* [TRY IT] Below are records; copy every line among them that contains the word "Agarwal".

[[ AVAILABLE DATA, beginning ]]

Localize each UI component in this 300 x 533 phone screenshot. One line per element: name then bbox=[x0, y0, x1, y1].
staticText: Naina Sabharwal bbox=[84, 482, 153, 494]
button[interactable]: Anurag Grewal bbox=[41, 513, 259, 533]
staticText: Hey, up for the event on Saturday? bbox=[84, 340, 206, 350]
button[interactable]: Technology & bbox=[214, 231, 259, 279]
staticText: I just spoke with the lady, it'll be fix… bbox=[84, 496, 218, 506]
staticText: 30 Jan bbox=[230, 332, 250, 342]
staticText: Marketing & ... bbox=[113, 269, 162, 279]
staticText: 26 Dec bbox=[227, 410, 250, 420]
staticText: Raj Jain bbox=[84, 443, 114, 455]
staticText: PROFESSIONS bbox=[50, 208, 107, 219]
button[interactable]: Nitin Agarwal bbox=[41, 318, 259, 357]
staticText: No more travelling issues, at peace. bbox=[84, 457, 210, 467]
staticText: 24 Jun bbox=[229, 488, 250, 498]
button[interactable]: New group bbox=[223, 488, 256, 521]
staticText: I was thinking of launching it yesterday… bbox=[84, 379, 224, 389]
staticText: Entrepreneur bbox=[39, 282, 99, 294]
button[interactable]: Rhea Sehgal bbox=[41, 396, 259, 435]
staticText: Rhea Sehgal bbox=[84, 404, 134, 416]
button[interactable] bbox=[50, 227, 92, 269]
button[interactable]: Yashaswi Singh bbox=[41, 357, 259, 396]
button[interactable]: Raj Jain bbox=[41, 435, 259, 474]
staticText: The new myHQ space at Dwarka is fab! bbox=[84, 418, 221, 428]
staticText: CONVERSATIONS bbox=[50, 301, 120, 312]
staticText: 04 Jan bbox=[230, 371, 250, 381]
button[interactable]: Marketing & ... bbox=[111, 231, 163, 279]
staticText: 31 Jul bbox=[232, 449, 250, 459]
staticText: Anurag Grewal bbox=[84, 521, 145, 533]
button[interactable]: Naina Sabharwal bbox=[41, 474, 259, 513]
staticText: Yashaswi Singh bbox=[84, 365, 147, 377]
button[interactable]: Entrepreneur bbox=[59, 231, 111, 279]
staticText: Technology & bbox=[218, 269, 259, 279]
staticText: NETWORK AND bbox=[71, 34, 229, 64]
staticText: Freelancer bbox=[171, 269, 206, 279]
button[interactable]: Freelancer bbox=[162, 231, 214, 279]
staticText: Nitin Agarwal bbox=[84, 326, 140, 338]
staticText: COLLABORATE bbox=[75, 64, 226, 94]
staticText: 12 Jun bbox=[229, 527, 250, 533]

[[ AVAILABLE DATA, end ]]

* [RESULT FOR THIS TASK]
button[interactable]: Nitin Agarwal bbox=[41, 318, 259, 357]
staticText: Nitin Agarwal bbox=[84, 326, 140, 338]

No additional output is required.